On the Democratic side, it has effectively become a two-way battle to retain the Senate seat the 67-year-old Graham filled for three terms.
In the final days of the campaign, Castor, 63, was skewered in a television advertisement by rival candidate U.S. Rep. Peter Deutsch of Hollywood for not doing more while president of the University of South Florida to oppose the activities of a Palestinian professor, Sami Al-Arian, who was subsequently arrested and accused of aiding suicide bombers in Israel.
On the campaign trail, Castor has stressed her experience in state government and ability to work with Republicans, and her proven capability at winning votes in the Panhandle and other conservative and Republican areas of Florida.
But the Deutsch camp has argued that the Al-Arian affair would be her Achilles’ heel if she made it to the general election.
“The facts of the Al-Arian case continue to be troubling and will make strong fodder for the Republicans” if Castor emerges victorious from the primary, said Roy Teicher, communications director for the Deutsch campaign.

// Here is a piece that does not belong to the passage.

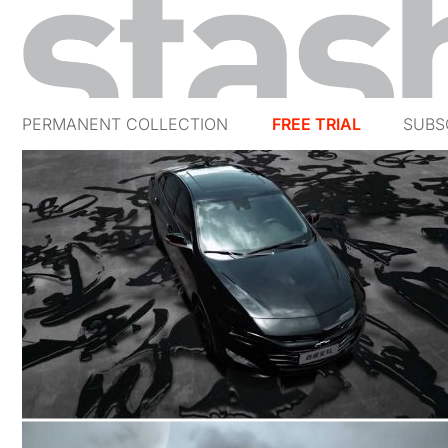
PERMANENT COLLECTION
FREE TRIAL
SUBS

Deutsch, 47, a self-described “fighter” in his 12th year in Congress, has vowed to introduce a bill mandating universal healthcare on his first day in the Senate.
Matt Burgess, spokesman for the Castor campaign, said the TV spot that had been aired in Orlando and Tampa violated a pledge that Deutsch signed with other Democratic candidates to refrain from personal attacks.
“It shows he can’t be trusted. He’s just nasty and desperate,” Burgess said. The spokesman also defended Castor’s actions while university president. “She suspended Al-Arian,” he said. “She took the initial steps that led to his dismissal.”
Running a distant third for the Democrats is outgoing Miami-Dade Mayor Alex Penelas, whose candidacy is viewed as toxic by many in his party who found him conspicuously absent in the home stretch of the last presidential election.
In June, former Vice President Al Gore fired off an e-mail denouncing Penelas as “the single most treacherous and dishonest person I dealt with during the campaign anywhere in America.”
Penelas says he has always conducted himself as a loyal Democrat. In a televised debate with the two leading Democratic candidates, he called for withdrawing all U.S. troops from Iraq by the end of 2005.